Every where I turn, I see or hear or read something new about the current economic downturn and the dismal economic projections and how this frightening state of affairs is taking its toll on regular people.
I was thinking about it the other day, and realized that just about everyone I know that I would consider a peer is struggling right now. There are one or two exceptions, but they've made HUGE lifestyle sacrifices for their money, sacrifices I'm not convinced they would view as "worth it" in the end.
But other than these rare exceptions, everyone else is struggling.

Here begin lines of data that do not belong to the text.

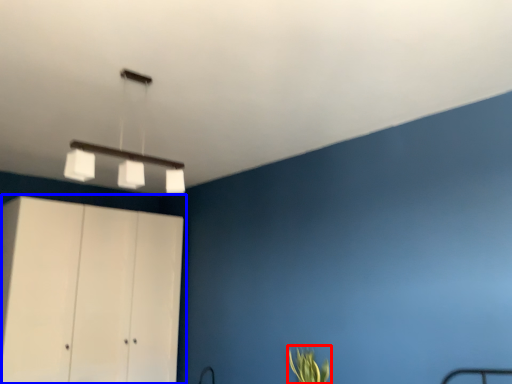 Question: Among these objects, which one is nearest to the camera, plant (highlighted by a red box) or cupboard (highlighted by a blue box)?

Choices:
 (A) plant
 (B) cupboard

Answer: (A) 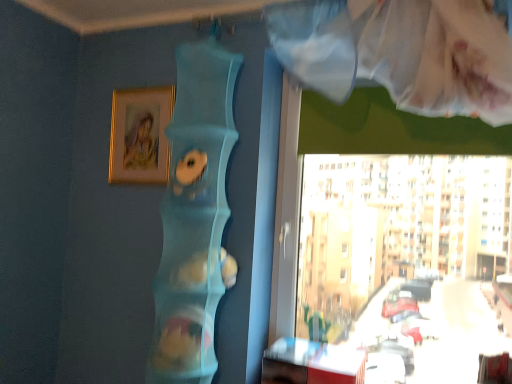 Question: From the image's perspective, is gold metallic picture frame at upper left positioned above or below wooden table at lower right?

Choices:
 (A) below
 (B) above

Answer: (B)

Question: From a real-world perspective, relative to wooden table at lower right, is gold metallic picture frame at upper left vertically above or below?

Choices:
 (A) above
 (B) below

Answer: (A)

Question: Is gold metallic picture frame at upper left inside or outside of wooden table at lower right?

Choices:
 (A) inside
 (B) outside

Answer: (B)

Question: Is wooden table at lower right wider or thinner than gold metallic picture frame at upper left?

Choices:
 (A) thin
 (B) wide

Answer: (B)

Question: Is wooden table at lower right spatially inside gold metallic picture frame at upper left, or outside of it?

Choices:
 (A) inside
 (B) outside

Answer: (B)

Question: Considering the positions of wooden table at lower right and gold metallic picture frame at upper left in the image, is wooden table at lower right taller or shorter than gold metallic picture frame at upper left?

Choices:
 (A) tall
 (B) short

Answer: (B)

Question: Considering the relative positions of wooden table at lower right and gold metallic picture frame at upper left in the image provided, is wooden table at lower right to the left or to the right of gold metallic picture frame at upper left?

Choices:
 (A) right
 (B) left

Answer: (A) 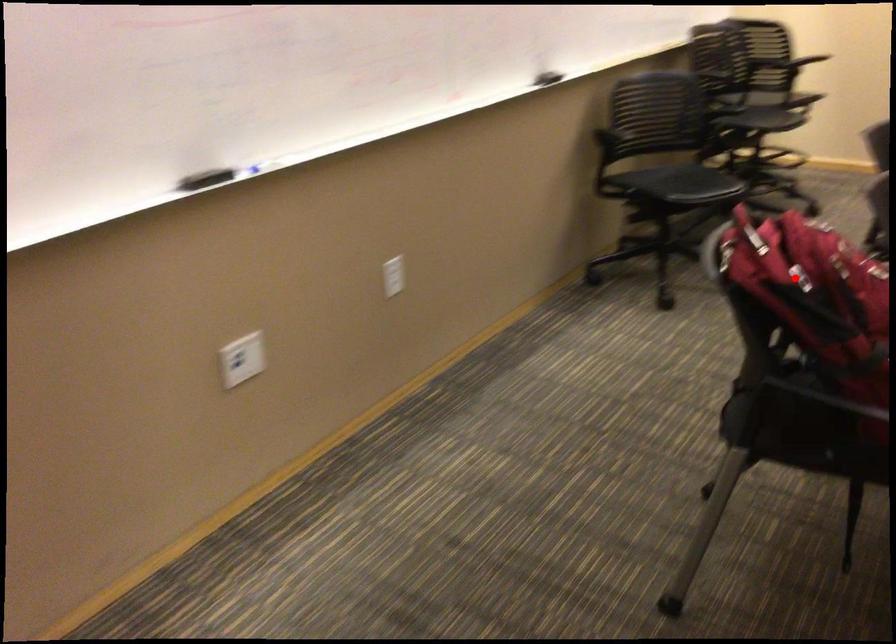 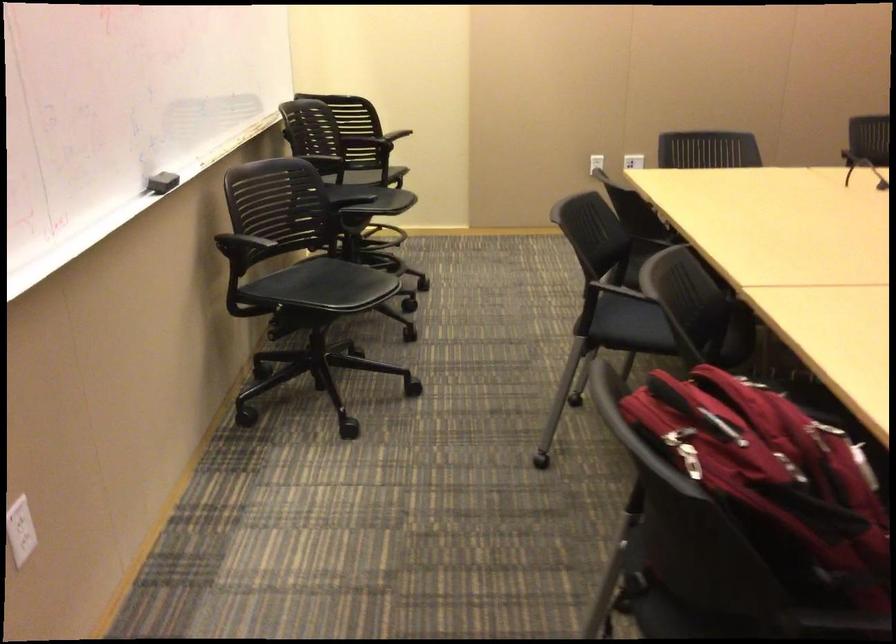 In the second image, find the point that corresponds to the highlighted location in the first image.

(773, 480) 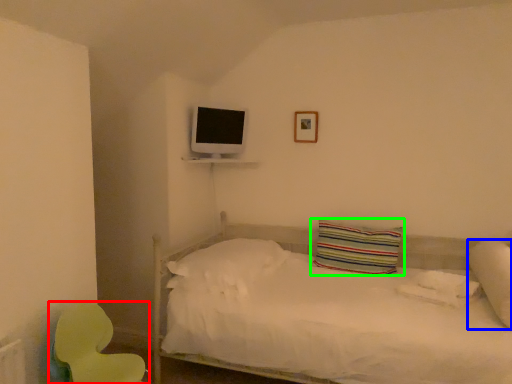 Question: Considering the real-world distances, which object is farthest from swivel chair (highlighted by a red box)? pillow (highlighted by a blue box) or pillow (highlighted by a green box)?

Choices:
 (A) pillow
 (B) pillow

Answer: (A) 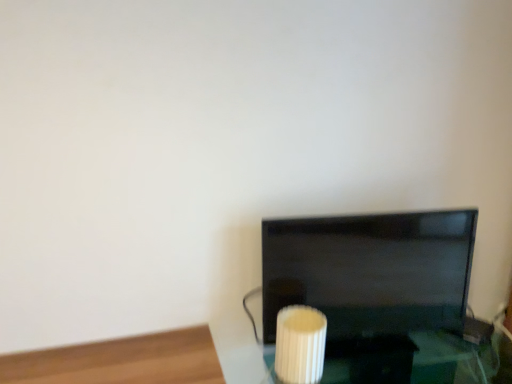 Identify the location of white ribbed glass at lower center. The image size is (512, 384). [x=300, y=344].

The image size is (512, 384). What do you see at coordinates (300, 344) in the screenshot?
I see `white ribbed glass at lower center` at bounding box center [300, 344].

This screenshot has height=384, width=512. What do you see at coordinates (370, 271) in the screenshot?
I see `black glossy tv at center` at bounding box center [370, 271].

Where is `black glossy tv at center`? The image size is (512, 384). black glossy tv at center is located at coordinates (370, 271).

Find the location of `white ribbed glass at lower center`. white ribbed glass at lower center is located at coordinates (300, 344).

Does black glossy tv at center appear on the left side of white ribbed glass at lower center?

In fact, black glossy tv at center is to the right of white ribbed glass at lower center.

Considering the positions of objects black glossy tv at center and white ribbed glass at lower center in the image provided, who is in front, black glossy tv at center or white ribbed glass at lower center?

white ribbed glass at lower center is closer to the camera.

Considering the points (365, 230) and (307, 334), which point is in front, point (365, 230) or point (307, 334)?

The point (307, 334) is in front.

From the image's perspective, is black glossy tv at center above white ribbed glass at lower center?

Yes, from the image's perspective, black glossy tv at center is over white ribbed glass at lower center.

From a real-world perspective, relative to white ribbed glass at lower center, is black glossy tv at center vertically above or below?

black glossy tv at center is situated higher than white ribbed glass at lower center in the real world.

Does black glossy tv at center have a greater width compared to white ribbed glass at lower center?

No, black glossy tv at center is not wider than white ribbed glass at lower center.

Is black glossy tv at center taller or shorter than white ribbed glass at lower center?

Clearly, black glossy tv at center is taller compared to white ribbed glass at lower center.

In the scene shown: Between black glossy tv at center and white ribbed glass at lower center, which one has larger size?

With larger size is black glossy tv at center.

Looking at this image, choose the correct answer: Is black glossy tv at center inside white ribbed glass at lower center or outside it?

black glossy tv at center exists outside the volume of white ribbed glass at lower center.

Are black glossy tv at center and white ribbed glass at lower center making contact?

There is a gap between black glossy tv at center and white ribbed glass at lower center.

Does black glossy tv at center turn towards white ribbed glass at lower center?

Yes, black glossy tv at center is aimed at white ribbed glass at lower center.

What's the angular difference between black glossy tv at center and white ribbed glass at lower center's facing directions?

I have my ph.d. and while not all of my friends are as educationally long in the tooth as I am, the crowd I see around me is pretty well educated, experienced, and accomplished. Yet, like I said, hardly anyone is comfortable. Everyone is one bad thing away from a truly nightmarish economic reality. And these are people with solid educations and ostensibly good jobs or at least promising prospects. I can't imagine what it would be like to be a member of the so-called underclass.
Anyway, along with the media coverage of the current/future situation, there's been plenty of information out there for what folks can do to protect themselves as the bottom prepares to fall out and the shit works its way up to the fan, simultaneously. Generally, the advice seems to revolve around a few key points: pay down debt, start savings, and limit expenses. For those living check-to-check (or worse), this is pretty tough to do, but the last few mornings as I'm avoiding getting out of my warm bed, I've been trying to figure out how I can take these lessons to heart.
After my 11 years in college, I have a rather intimidating amount of student loan debt, but other than that, I'm relatively debt-free. I think there's a grand or so on one credit card, but that's it. I suppose I should pay that sucker off, which would be easy enough to do in a month or two if I wanted to really sacrifice or in 3-4 months if I wanted to do so in a more leisurely way. As for savings, well, I guess I could start doing that, but it never seems to work out. Paring down my expenditures is where I've been focusing most of my attention.
I don't have a really extravagent lifestyle. My largest expenditure is my rent, which is way too much, but nothing I can do about that until the lease ends in August. In August, my ass is moving (unless I decide to get a summer-time job bartending or something). Other than that, my next several expenditures are mostly mandatory: electricity, gas, car insurance, cell phone, and then cable/internet. I guess I could look for a cheaper plan -- that might save $50 a month or so -- and I could quit cable, which would probably save another $60, but even so, that's only about $100ish monthly. After that, I have mostly entertainment/food expenses, but other than a nice dinner once a month or so and the money I spend checking out cheap concerts or flicks at the Cinematheque, there's not much left to cut. I mean, paring down is one thing, but cutting back so much that you find yourself sitting at home, no minutes on the cell plan to use, no cable on the tv, and no budget to do things outside of the house - well, that sorta defeats the purpose of living, right? Sure, you can read -- I'm a HUGE reader, so it isn't like I haven't thought of that.
Anyway, all my rambling usually leads up to a point, however muddled it may be. This time, I don't really have one. Maybe a question, though it is mostly rhetorical: Where does one cut back when there isn't much left to cut?
I'm (unfortunately) a yuppie, at least in demographics, if hopefully not in spirit. The problem, such as it is, in my life is mostly a minor irritant. But even so, some months get to be challenging and none of them are flush. How must it be for these folks out there suffering from the burden of predatory lending, as the financial noose tightens and they too have nothing else to cut. Last night, during the Democratic primary debate, John Edwards told a story of a woman from St. Louis forced to choose between paying her rent or paying her gas bill. I could empathize. And if I can empathize, how bad is it out there for the huge chunk of America that is way more over-burdened and under-resourced than me. Pretty bad, I'd say.